I first heard of these through an Oldham radio station The Revolution. The station, an analogue lifeline to good music in Greater Manchester, went on to be bought out by radio ‘prankster’ Steve Penk and subsequently became musically indistinguishable from any other commercial radio station. The exodus of DJs from the station that took place re-coalesced for a new internet station Radio Republic that went live today today, 11.11.11 and a couple of the guys are here tonight playing music in between the bands. They may feel a pang of pride in helping raise Colorama’s profile in these parts.
I’ve followed Colorama’s progress since. The three piece launch into Derw Mewn and follow it with several Welsh language tunes which isn’t so out of place in Salford if some same language banter from members of the crowd is anything to go by.

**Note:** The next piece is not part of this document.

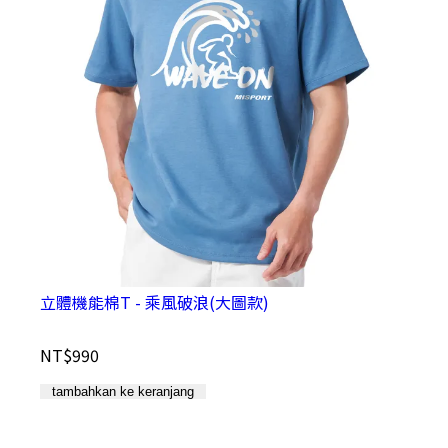
立體機能棉T - 乘風破浪(大圖款)
NT$990
N
tambahkan ke keranjang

The Welsh landscape is never far away in their lyrics – one song is about the betrayal of a girl friend who swaps rugby union for rugby league.
Longstanding anchorman of the band, Carwyn, sometimes has a tightened singing expression similar to that of blues guitarists (or Bruce Forsythe as my friend mentioned) as his band play their absorbing folky multi-instrumental sound. Instruments are brought out and deftly applied. There are autoharps and Uilleann pipes (which I last saw being played live at a Northern Ireland music session fifteen years ago). The ‘seasonally inappropriate’ Autumnal, a highlight, has understated harmonies and melancholic acoustica. There’s a smattering from the new Colouring Book CD which I bought and am playing now as I type this. The likes of Lisa Lan and Eleri have me almost happily tasting the bar's Krombacher beer.
A final song called Good music, which may be a working title, allows for some Van Halen style riffing from David Page. It’s as if, after playing a set of finely honed melodies, an inner axe man has been unleashed. It was a suitable parting shot to send me on my way into a cold rainy Manchester night to catch the train back.

Photo by Maurice https://picasaweb.google.com/110737376453713511038/ColoramaAndJohnStammarsKingsArmsNovember112011#

Sunday 13 November 2011

Horsey, horsey will you stop.

There’s a carousel which is a fixture on Stockport’s main shopping street. I have regularly taken Ed there for a ride. Today was the first time, for a long period, that he went on it and the lady controlling the rides remarked to Ed on how he’s grown. As I strapped him into into the Safari Car, there were protests from Sam who wished to have a ride himself.   Sam could go on the horse or motorcycle if I accompanied him I was told. I’m not quick-thinking enough to have amicably declined this and, as I took my place on the horse, behind a strapped up Sam, it occurred to me that I had never seen any other adult opt to do what I was doing. I have participated in things before where I have felt a bit of a berk – like being the only man in a group of parents and children trundling around in a circle singing Ring a Ring of Roses – and, it seems the best way to avoid embarrassment, is entering into the spirit of things. Ideally, I should be wearing pastel coloured clothes and be making excitable chatter to Sam about how we’re right behind Coco the Train. Instead, I winced and, as the carousel rotated with growing momentum, felt increasingly sick, my demeanour getting more pallid for anyone who happened to be watching with each passing rotation. The people who work the thing have my respect; there’s more to it than just pulling the start/stop levers as they talk the kids through the process. Still, on reflection, I’d rather not have learnt of this. In future, if I remember, I'll avoid passing too closely to the carousel with Sam until he is of an age to go on it on his own.